__Required work__
Using the listing below, set down exactly the lines starting at the line that contains "Ver Mais (101, 131)" and ending at the line that contains "[button] (376, 229)", both included, and no others.

__Information__
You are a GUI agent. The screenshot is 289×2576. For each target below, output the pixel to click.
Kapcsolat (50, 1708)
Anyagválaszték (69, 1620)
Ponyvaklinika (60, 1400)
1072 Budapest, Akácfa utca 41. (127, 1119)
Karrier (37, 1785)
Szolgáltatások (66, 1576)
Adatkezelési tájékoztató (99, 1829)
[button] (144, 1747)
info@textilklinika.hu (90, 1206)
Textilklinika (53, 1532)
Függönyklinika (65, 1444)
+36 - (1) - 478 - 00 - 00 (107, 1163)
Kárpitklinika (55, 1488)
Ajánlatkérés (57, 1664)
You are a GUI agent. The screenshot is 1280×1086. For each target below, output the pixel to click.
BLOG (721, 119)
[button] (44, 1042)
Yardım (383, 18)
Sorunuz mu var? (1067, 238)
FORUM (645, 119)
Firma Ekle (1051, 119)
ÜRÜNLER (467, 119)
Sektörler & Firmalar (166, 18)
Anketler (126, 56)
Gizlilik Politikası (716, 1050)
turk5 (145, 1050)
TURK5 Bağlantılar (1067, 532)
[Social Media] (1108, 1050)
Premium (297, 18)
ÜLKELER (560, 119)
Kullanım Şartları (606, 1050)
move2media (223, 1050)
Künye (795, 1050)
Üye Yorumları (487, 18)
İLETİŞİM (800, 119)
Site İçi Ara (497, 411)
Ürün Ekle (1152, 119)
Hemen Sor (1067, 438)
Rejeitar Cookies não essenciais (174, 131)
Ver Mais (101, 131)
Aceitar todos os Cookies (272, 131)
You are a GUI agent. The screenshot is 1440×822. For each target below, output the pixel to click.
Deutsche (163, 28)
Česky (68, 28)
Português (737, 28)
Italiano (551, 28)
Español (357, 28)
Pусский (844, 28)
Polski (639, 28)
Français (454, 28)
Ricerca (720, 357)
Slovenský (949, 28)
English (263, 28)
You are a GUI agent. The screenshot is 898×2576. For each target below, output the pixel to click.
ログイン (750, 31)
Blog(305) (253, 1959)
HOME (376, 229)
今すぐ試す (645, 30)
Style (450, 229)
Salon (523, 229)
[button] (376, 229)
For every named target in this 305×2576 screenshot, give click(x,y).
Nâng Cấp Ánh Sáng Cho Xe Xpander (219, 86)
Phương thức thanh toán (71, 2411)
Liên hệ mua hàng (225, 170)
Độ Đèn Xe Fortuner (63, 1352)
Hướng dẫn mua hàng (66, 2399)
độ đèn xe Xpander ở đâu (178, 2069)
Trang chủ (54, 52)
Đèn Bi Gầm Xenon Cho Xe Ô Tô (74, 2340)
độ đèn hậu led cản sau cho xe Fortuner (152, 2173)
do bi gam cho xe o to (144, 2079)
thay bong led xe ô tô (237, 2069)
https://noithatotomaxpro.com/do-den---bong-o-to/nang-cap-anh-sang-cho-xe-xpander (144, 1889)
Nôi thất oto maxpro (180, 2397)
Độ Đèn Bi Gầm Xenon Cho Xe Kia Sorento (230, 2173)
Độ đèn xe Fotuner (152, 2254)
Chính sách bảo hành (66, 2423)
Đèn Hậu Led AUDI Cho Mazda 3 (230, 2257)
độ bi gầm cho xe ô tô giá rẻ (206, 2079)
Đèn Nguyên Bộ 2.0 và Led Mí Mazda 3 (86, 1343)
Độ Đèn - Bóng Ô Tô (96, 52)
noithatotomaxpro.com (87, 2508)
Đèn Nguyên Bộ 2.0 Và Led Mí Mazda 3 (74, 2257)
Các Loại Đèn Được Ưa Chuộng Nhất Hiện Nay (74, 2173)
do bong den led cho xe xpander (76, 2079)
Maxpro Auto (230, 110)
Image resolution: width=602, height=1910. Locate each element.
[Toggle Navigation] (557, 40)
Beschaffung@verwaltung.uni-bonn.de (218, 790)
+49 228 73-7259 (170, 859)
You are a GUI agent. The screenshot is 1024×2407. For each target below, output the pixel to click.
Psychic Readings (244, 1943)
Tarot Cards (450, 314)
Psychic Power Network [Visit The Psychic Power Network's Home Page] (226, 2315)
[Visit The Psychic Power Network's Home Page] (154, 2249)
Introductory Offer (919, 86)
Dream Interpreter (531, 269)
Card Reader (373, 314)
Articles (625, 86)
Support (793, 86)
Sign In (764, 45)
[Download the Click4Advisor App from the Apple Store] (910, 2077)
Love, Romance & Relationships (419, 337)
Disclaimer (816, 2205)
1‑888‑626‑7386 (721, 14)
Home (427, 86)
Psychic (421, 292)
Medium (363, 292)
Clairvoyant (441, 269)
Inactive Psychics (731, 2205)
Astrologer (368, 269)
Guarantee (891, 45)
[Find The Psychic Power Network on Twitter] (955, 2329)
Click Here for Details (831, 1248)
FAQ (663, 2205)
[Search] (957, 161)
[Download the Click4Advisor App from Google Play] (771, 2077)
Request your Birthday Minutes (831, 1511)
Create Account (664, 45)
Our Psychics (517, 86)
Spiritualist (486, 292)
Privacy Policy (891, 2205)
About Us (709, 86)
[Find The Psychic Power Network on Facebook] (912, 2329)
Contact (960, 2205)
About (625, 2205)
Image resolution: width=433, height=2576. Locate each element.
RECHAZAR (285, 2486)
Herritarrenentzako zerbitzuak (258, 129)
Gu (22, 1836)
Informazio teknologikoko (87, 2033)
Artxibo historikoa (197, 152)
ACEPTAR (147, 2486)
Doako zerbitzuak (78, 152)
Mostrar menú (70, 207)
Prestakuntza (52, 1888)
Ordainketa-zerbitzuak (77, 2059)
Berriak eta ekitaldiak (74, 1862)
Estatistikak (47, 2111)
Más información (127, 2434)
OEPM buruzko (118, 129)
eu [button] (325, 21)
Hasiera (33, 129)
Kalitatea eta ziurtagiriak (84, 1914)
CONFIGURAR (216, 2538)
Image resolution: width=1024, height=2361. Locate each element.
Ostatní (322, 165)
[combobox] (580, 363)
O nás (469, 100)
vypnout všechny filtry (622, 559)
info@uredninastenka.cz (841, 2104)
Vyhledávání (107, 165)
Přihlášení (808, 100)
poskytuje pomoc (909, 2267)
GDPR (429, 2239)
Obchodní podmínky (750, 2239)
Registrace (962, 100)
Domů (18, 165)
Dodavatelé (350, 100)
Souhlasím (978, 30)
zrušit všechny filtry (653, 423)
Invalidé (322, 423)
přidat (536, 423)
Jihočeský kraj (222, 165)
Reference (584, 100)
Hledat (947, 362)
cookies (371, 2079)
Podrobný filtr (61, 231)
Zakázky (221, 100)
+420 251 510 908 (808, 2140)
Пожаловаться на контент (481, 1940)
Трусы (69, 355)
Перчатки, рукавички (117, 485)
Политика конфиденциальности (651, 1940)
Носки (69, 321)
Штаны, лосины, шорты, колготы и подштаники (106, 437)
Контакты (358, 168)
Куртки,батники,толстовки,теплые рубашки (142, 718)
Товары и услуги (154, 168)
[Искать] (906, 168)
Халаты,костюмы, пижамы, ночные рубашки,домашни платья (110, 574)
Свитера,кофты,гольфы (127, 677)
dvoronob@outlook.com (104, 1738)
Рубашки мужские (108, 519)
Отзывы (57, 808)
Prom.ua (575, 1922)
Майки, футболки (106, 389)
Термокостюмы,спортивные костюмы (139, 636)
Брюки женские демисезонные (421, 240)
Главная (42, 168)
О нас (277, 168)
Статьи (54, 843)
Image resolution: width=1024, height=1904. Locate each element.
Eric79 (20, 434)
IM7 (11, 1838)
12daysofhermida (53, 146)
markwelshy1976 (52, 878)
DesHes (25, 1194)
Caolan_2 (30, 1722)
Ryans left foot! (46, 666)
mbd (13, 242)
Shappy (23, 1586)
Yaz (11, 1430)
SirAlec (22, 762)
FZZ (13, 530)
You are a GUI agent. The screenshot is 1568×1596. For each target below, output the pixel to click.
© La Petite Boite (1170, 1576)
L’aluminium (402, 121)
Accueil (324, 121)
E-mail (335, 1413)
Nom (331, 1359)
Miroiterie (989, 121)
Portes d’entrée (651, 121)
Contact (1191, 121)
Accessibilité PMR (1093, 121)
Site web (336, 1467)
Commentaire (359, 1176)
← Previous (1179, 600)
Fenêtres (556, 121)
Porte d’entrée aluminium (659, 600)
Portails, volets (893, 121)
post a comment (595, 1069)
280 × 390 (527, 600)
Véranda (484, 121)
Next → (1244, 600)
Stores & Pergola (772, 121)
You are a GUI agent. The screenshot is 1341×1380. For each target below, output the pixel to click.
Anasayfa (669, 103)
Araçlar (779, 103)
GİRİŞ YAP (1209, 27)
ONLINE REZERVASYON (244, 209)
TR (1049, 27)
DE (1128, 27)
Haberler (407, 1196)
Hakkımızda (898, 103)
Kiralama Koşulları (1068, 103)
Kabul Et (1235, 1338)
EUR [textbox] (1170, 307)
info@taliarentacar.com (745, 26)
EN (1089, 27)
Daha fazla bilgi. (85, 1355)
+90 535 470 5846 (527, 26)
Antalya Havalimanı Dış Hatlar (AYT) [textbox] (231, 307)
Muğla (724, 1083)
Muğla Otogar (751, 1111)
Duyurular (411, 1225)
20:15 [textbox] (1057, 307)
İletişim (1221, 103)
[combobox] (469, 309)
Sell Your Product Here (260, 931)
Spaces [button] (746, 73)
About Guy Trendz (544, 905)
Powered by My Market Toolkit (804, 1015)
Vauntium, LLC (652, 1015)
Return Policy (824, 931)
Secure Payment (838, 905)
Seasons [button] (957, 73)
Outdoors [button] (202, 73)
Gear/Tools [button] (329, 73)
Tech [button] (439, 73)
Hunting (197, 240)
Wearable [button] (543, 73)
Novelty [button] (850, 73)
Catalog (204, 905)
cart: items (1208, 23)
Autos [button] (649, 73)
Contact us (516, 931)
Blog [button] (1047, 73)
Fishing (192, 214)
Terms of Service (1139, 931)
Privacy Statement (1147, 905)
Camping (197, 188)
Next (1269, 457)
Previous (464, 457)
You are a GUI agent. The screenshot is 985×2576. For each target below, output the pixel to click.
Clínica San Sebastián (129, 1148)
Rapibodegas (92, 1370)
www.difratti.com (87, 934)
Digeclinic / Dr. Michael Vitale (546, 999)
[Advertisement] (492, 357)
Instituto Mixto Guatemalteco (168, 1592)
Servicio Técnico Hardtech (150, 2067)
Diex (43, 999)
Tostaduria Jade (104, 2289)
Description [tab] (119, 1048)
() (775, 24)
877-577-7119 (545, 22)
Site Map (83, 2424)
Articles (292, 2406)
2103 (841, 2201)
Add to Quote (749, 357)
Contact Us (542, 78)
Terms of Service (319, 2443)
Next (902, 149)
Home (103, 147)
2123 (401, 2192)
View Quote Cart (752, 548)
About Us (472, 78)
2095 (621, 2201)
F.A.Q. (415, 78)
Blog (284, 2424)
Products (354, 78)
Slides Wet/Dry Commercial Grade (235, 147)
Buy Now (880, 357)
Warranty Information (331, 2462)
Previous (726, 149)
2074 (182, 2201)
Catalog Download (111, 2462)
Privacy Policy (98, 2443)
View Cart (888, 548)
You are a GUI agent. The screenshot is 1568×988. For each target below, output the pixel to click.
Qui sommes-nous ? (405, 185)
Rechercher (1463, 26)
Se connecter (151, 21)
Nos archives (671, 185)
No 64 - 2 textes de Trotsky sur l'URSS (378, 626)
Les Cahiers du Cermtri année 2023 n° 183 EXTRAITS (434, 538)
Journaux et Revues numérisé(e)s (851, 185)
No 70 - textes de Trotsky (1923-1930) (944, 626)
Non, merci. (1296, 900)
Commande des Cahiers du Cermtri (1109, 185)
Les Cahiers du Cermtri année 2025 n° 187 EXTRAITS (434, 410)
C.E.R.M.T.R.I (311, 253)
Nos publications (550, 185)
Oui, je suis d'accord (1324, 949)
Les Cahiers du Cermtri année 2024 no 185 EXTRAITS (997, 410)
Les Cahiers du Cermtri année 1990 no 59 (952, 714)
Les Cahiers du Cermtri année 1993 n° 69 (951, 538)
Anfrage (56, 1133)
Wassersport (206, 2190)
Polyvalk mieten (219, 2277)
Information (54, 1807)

__Reply__
Ver Mais (101, 131)
Aceitar todos os Cookies (272, 131)
You are a GUI agent. The screenshot is 1440×822. For each target below, output the pixel to click.
Deutsche (163, 28)
Česky (68, 28)
Português (737, 28)
Italiano (551, 28)
Español (357, 28)
Pусский (844, 28)
Polski (639, 28)
Français (454, 28)
Ricerca (720, 357)
Slovenský (949, 28)
English (263, 28)
You are a GUI agent. The screenshot is 898×2576. For each target below, output the pixel to click.
ログイン (750, 31)
Blog(305) (253, 1959)
HOME (376, 229)
今すぐ試す (645, 30)
Style (450, 229)
Salon (523, 229)
[button] (376, 229)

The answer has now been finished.